Prior Acts Date Limits Insurer’s Liability for Underlying Judgment
The United States District Court for the Eastern District of Virginia, applying Virginia law, has held that a lawyer’s professional liability insurer’s liability was limited because the underlying action arose out of acts, errors, or omissions occurring on or before a prior acts date specified in the policy. Minnesota Lawyers Mut. Ins. Co. v. Protostorm, LLC, 2016 WL 3447892 (E.D.Va. June 22, 2016).
The insurer issued a malpractice policy to a law firm. The policy included a split limit of liability, providing $5 million in coverage for any Claim arising out of any acts, errors, or omissions which occurred on or before October 25, 2006, and a $10 million limit for any acts occurring after that date.
An internet game company retained the law firm in 2000 to prepare and prosecute patent applications. The law firm properly filed a provisional application in 2001, but allegedly made a mistake in a later filing, jeopardizing the company’s ability to receive patent protection. The error could have been corrected as late as February 2003; however, the firm abandoned the patent application without informing the company. When the company did not hear from the firm for five years, it investigated and learned in 2008 that the law firm had abandoned the application. The company filed suit. The jury found for the company, awarding compensatory damages of nearly $7 million.
The insurer sought a declaratory judgment that the policy’s $5 million limit of liability applied, rather than the $10 million limit, because the underlying judgment arose out of acts, errors, or omissions occurring before October 25, 2006.
The court determined that the lower limit of liability applied. The court reasoned that because the relevant endorsement addressed the insurer’s duty to indemnify for claims resulting from the rendering of professional services, the term “Claim” should be read in context to mean “the cause of action within a lawsuit that obligates [the insurer] to pay damages covered by the Policy.” In interpreting the phrase “arising out of,” the court examined whether there was a “causal connection between a particular fact or source of law and an essential element of the cause of action alleged.” The court determined that law firm’s liability arose from its failure to prosecute the applications, which could not be corrected after February 2003. Thus, the court reasoned that “all of the elements necessary for the accrual of the malpractice cause of action were present by early 2003 at the latest,” and the action could not have been a Claim arising out of an act, error or omission occurring after October 2006.

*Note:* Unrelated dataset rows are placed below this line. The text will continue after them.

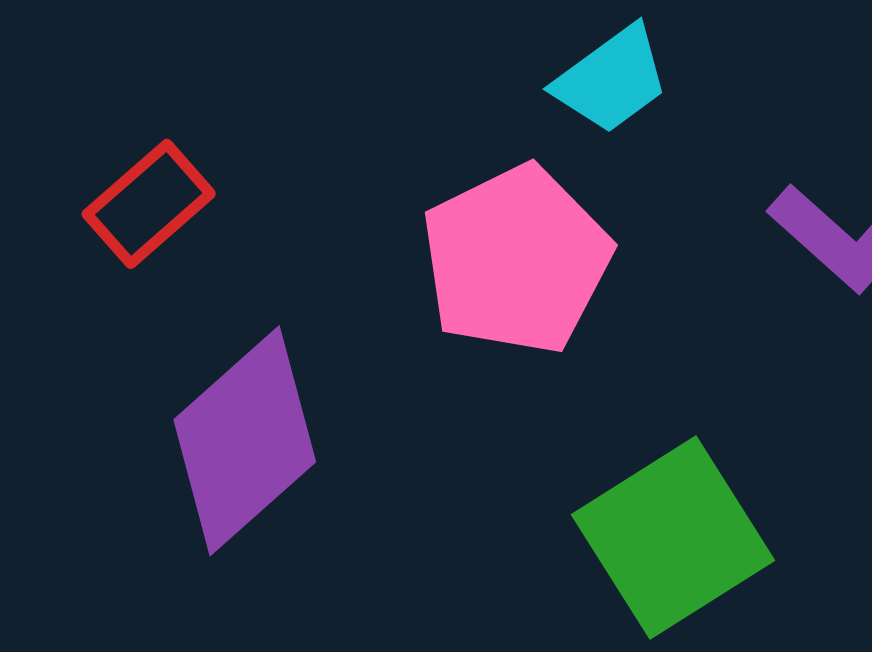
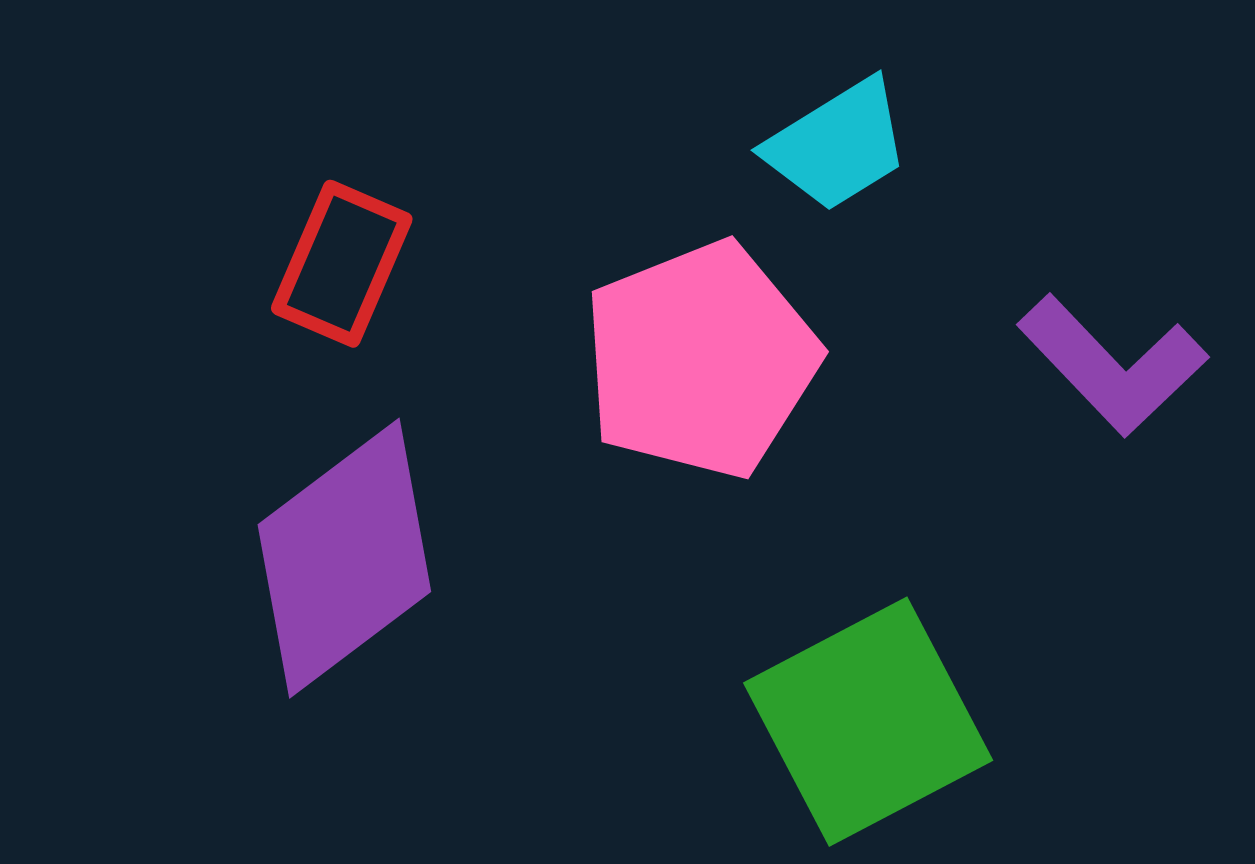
red rectangle: (149, 204) -> (342, 264), moved, turned -30

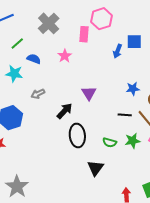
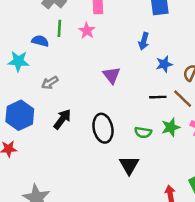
green line: (17, 43) -> (59, 28), moved, turned -40
blue arrow: (118, 51) -> (144, 41), moved
pink star: (65, 56) -> (87, 31), moved
black arrow: (65, 111) -> (62, 119), moved

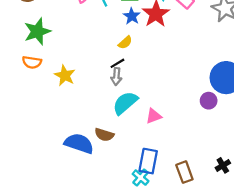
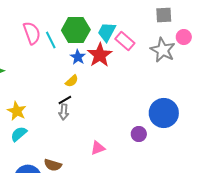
purple circle: (209, 101) -> (139, 134), moved
cyan semicircle: (125, 103) -> (19, 134), moved, size x0.7

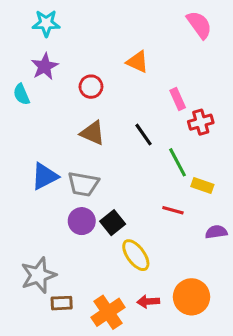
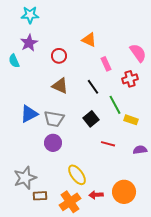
pink semicircle: (199, 25) -> (138, 53), moved
pink rectangle: (178, 99) -> (106, 64), moved
red line: (173, 210) -> (108, 144), moved
black square: (113, 223) -> (91, 119), moved
yellow ellipse: (136, 255) -> (77, 175), moved

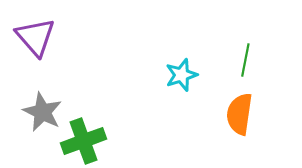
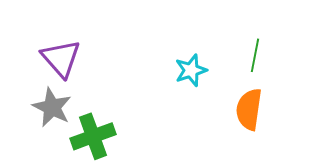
purple triangle: (35, 37) -> (61, 58), moved

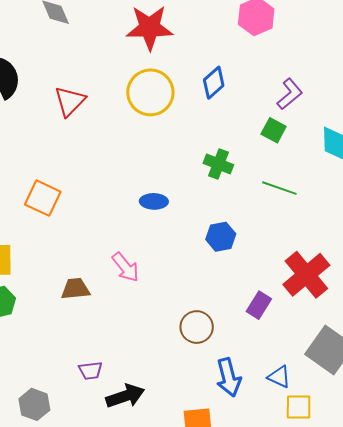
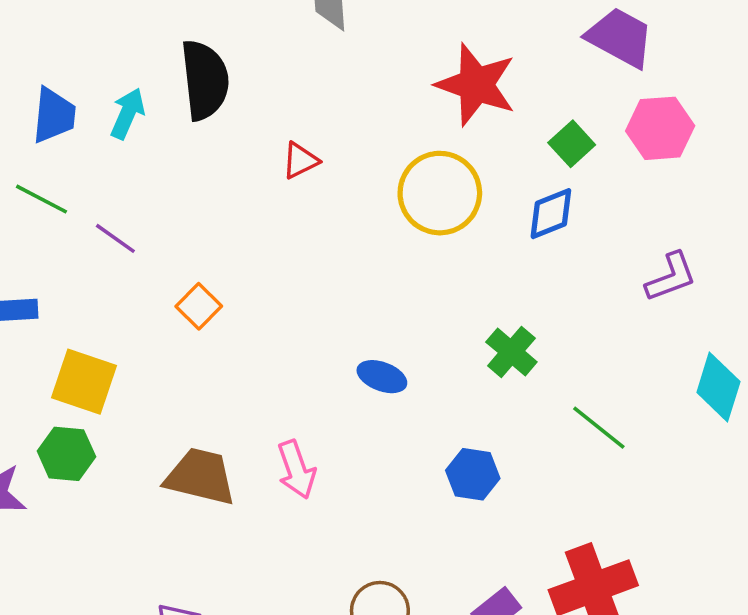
red triangle: (70, 101) -> (300, 161), size x0.7
green square: (274, 130) -> (572, 144), moved
orange square: (43, 198) -> (199, 306), size x0.7
brown trapezoid: (75, 289) -> (200, 477), size x1.4

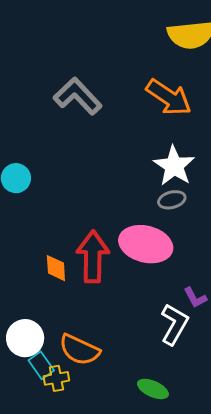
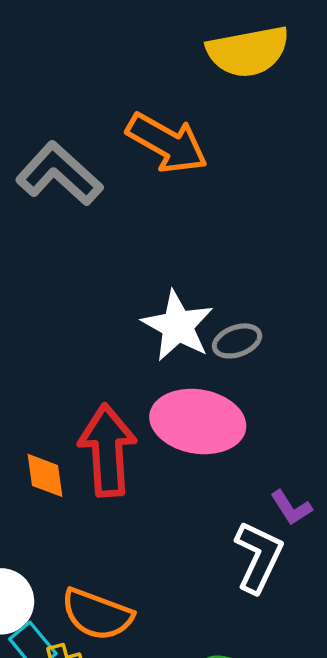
orange arrow: (169, 97) -> (167, 143), moved
white star: (174, 166) -> (178, 326), moved

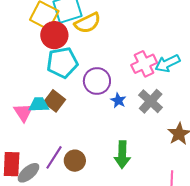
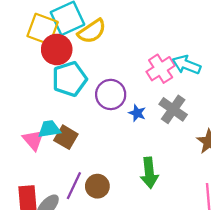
cyan arrow: (167, 63) -> (186, 65), turned 55
brown square: (55, 101) -> (66, 137), moved

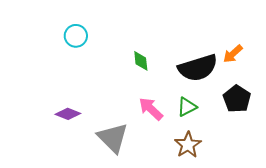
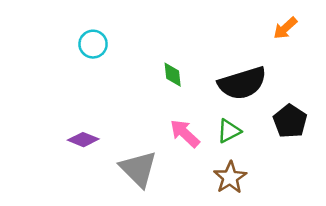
orange arrow: (233, 54) -> (285, 28), moved

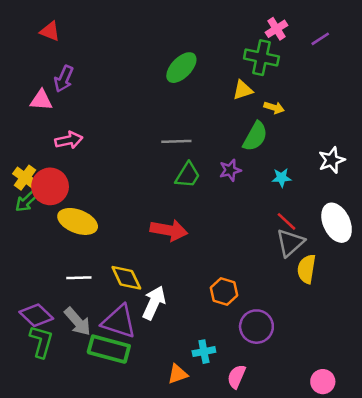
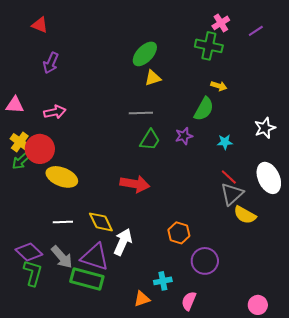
yellow triangle: (243, 90) -> (153, 78), moved
pink triangle: (41, 100) -> (15, 105), moved
yellow semicircle: (307, 269) -> (245, 215), turned -70

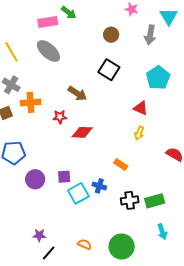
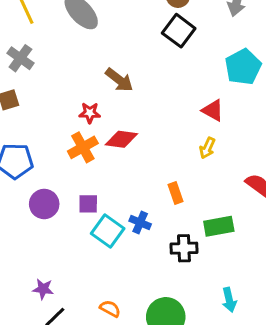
black square: (109, 70) -> (179, 31), moved
orange cross: (31, 102) -> (83, 147), moved, turned -30
orange rectangle: (121, 165) -> (175, 193), turned 32
cyan square: (78, 193) -> (108, 231), turned -30
green rectangle: (155, 201) -> (219, 226), moved

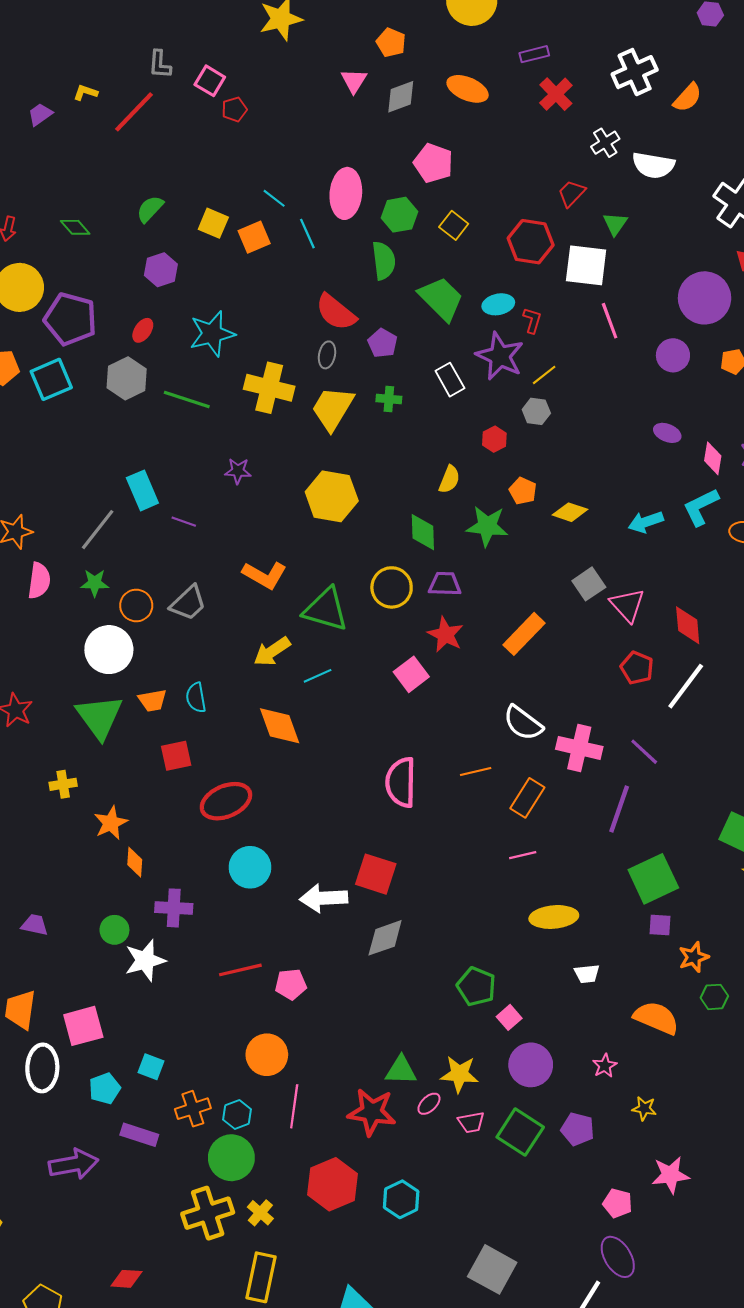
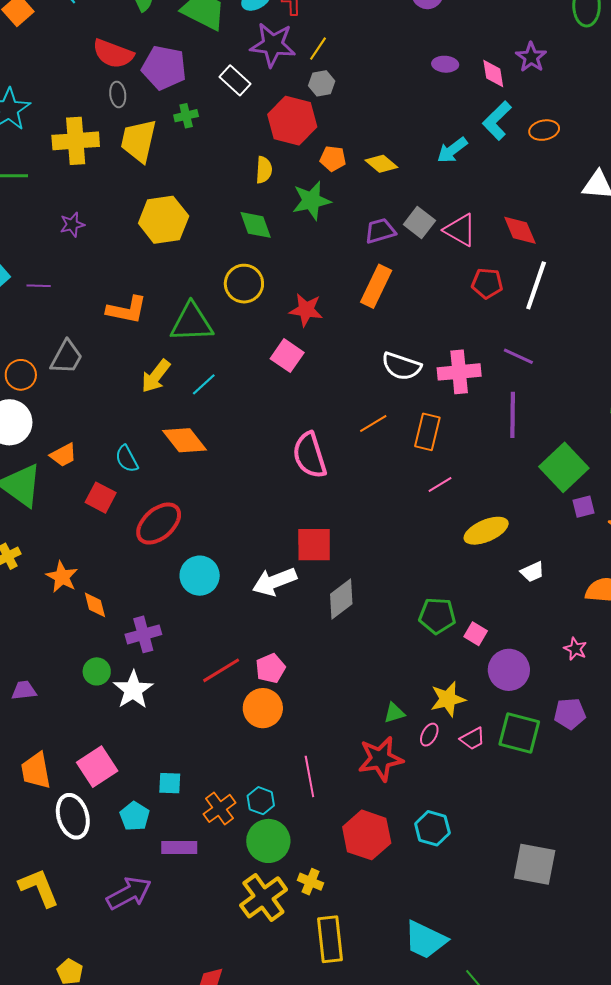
purple pentagon: (383, 343) -> (164, 68), size x1.6
red hexagon: (494, 439) -> (292, 121), size x2.0
yellow diamond: (570, 512) -> (381, 164), turned 40
purple trapezoid: (445, 584) -> (380, 231), moved
cyan semicircle: (196, 698) -> (127, 459), moved
red square: (176, 756) -> (101, 498), turned -32
orange circle: (267, 1055) -> (263, 708), moved
green triangle: (401, 1070) -> (394, 713), size x0.7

The court rejected the law firm’s theory that the Claim at issue comprised the entire malpractice lawsuit and that the success of that lawsuit depended on some post-October 2006 act to toll the statute of limitations. The court determined that, “[a]s a factual matter, no post-October 2006 act, error, or omission was necessary to the tolling of the statute of limitations,” and “[a]s a legal matter, it is clear that under the New York law that governed the malpractice lawsuit that acts tolling the statute of limitations do not affect the date of accrual of the cause of action itself.”